● TASK STATEMENT: Return exactly the lines below, starting with the one that has "You are a GUI" and going on through the one that has "Image resolution: width=839".

● MATERIALS PROVIDED:
□ □ □

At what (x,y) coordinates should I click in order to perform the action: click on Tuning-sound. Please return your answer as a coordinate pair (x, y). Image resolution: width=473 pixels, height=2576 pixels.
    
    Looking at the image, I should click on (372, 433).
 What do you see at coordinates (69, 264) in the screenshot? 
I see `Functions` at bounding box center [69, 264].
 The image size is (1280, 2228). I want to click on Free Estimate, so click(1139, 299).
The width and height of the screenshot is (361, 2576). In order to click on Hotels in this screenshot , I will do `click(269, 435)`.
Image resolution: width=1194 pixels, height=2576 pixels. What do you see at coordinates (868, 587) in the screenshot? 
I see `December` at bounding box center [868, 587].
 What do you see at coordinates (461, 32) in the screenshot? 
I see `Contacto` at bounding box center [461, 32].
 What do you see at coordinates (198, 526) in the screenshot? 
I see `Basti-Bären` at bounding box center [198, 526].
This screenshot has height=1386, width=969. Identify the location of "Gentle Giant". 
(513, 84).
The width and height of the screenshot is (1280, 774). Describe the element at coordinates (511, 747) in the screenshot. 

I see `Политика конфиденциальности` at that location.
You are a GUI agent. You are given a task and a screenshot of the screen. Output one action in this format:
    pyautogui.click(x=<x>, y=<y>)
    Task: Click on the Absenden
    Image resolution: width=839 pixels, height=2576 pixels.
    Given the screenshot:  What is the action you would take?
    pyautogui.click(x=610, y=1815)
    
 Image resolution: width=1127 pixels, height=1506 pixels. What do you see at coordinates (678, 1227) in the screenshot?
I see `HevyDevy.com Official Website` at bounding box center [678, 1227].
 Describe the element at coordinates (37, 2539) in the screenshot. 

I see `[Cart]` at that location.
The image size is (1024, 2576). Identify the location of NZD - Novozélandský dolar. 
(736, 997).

□ □ □

● EXERCISE RESPONSE:
You are a GUI agent. You are given a task and a screenshot of the screen. Output one action in this format:
    pyautogui.click(x=<x>, y=<y>)
    Task: Click on the Absenden
    Image resolution: width=839 pixels, height=2576 pixels.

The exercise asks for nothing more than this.